> **INPUT DATA**:
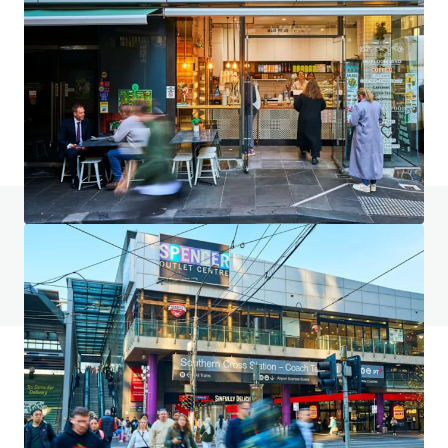
2023–2031 Gold Coast Highway, Miami
2023-2031 Gold Coast Highway, Miami, QLD, 4220, AU
4,553 m²
Land
Retail
Under Contract
Do you have any questions? visit our FAQ page
View FAQ Page
JLL Financing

> **REQUIREMENT**: Minus its pictures, the full listing should be copied verbatim.

> **ANSWER AREA**:
2023–2031 Gold Coast Highway, Miami
2023-2031 Gold Coast Highway, Miami, QLD, 4220, AU
4,553 m²
Land
Retail
Under Contract
Do you have any questions? visit our FAQ page
View FAQ Page
JLL Financing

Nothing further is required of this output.